現在のアグリジェントは海岸から2〜3キロほど離れた丘陵地帯にある。(昔は海岸線が近かったのかもしれない)
あたりを見渡すと北西〜南東に細長くのびた丘が連なった地形。
その丘の上に神殿、丘の下に畑や民家が建っていたらしい。
アクラガスは豊かな農業生産を背景に大いに栄えたが、アテネとシュラクサとの紛争に巻き込まれて共和制がひっくり返されたあげくカルタゴに征服され、さらにはポエニ戦争で町は大ダメージを受けた。
ローマ帝国統治下で町はアグリジェントと改名され再び繁栄するが、帝国の崩壊後は町は放棄された。
考古学博物館の石像は圧巻の一言
崩壊から2,000年以上たった今もなお、当時の壮大な神殿が残っており、その規模と質はヨーロッパ随一。

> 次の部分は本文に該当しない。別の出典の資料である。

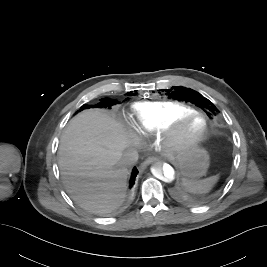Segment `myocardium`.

アクラガスがいかに栄えていたかを物語るものが考古学博物館に保管されている。
この石像。
ぱっと見、大きさが分からないけど15〜20メートルくらいはある。
ううむ、正面から見ても写真じゃあまり伝わらないなあ。
進撃の巨人の小さめの巨人くらいはあるよこれ。こんなんに追いかけれたらおしっこちびって泣き叫ぶしかない。

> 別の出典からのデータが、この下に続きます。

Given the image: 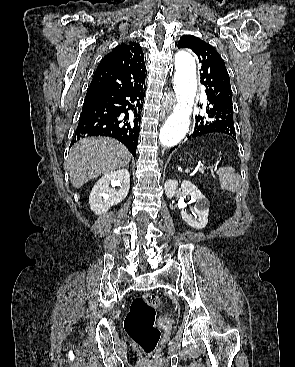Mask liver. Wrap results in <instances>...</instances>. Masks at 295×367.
Segmentation results:
<instances>
[{
  "mask_svg": "<svg viewBox=\"0 0 295 367\" xmlns=\"http://www.w3.org/2000/svg\"><path fill=\"white\" fill-rule=\"evenodd\" d=\"M130 159L128 149L112 138H83L72 146L67 160L72 186L79 189L97 176L126 166Z\"/></svg>",
  "mask_w": 295,
  "mask_h": 367,
  "instance_id": "obj_1",
  "label": "liver"
}]
</instances>
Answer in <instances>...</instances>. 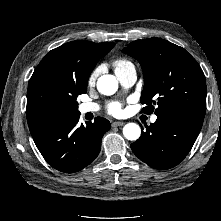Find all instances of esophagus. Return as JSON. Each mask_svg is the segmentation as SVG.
Here are the masks:
<instances>
[{"label":"esophagus","instance_id":"obj_1","mask_svg":"<svg viewBox=\"0 0 221 221\" xmlns=\"http://www.w3.org/2000/svg\"><path fill=\"white\" fill-rule=\"evenodd\" d=\"M125 124V122L123 121H114L112 122V127H119V126H123Z\"/></svg>","mask_w":221,"mask_h":221}]
</instances>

これが何に使われていたかというと、「建物の柱」だったのです。
これは当時の神殿の何十分の一かの復元図です。
たくさんの巨人が柱になって天井を支えている!
これを見たらいかにこの神殿が巨大だったか分かるでしょう。
建物の高さはこれ、40〜50メートルはあったんじゃないか?
コンコルディア神殿
博物館を出て道なりに歩くと丘の上に巨大な神殿が見えてくる。
ディオスクロイ神に献上されたもので、当時は一面に鮮やかな色の漆喰が塗られていたらしい。
いや〜〜何でしょうねこの美しさ。
余計な装飾がないシンプルなデザイン。アテネのパルテノン神殿は黄金比率を用いているらしいですけど、この神殿もそうなんじゃないのかな。

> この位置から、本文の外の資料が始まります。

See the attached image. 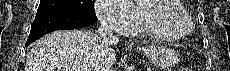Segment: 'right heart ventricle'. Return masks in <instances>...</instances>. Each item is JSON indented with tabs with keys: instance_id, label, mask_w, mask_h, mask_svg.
Here are the masks:
<instances>
[{
	"instance_id": "e07e8e85",
	"label": "right heart ventricle",
	"mask_w": 230,
	"mask_h": 71,
	"mask_svg": "<svg viewBox=\"0 0 230 71\" xmlns=\"http://www.w3.org/2000/svg\"><path fill=\"white\" fill-rule=\"evenodd\" d=\"M134 13L137 16H141V21L143 22L142 20V12L141 10H134ZM139 31H142L144 33H146L147 35H150V36H153V37H159L157 36L156 34H154L146 25L145 23H140V28H139ZM137 32V29L135 28L134 30H129L128 33L129 34H135ZM161 38V37H159Z\"/></svg>"
}]
</instances>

もうこの古代の段階で美というのは完成されていたのだなあと思った。
ジュノーネ・ラチニア神殿
完全に天井が落ちてしまっている。ポエニ戦争で被災したらしい。
正面から見た図。
青い空、緑の丘、赤茶色の石の建物。めちゃ美しい。
ヘラクレス神殿
ぶっとい柱が力強く、まさにヘラクレスのようだ。これは地震で倒壊したとのこと。
ディオスクロイ神殿
カルタゴに破壊された神殿。草や花の中にポツンと柱だけがそびえる。
この辺りには神殿跡を始め、祭壇、堀、壕、通路など当時の宗教施設の遺構があちこちに点在している。
もうこれしか言えない。本当にすごい。
いろいろ賞賛する言葉は出てくるんだけど、そういう陳腐でありきたりな言葉の中に入りきれないと思う。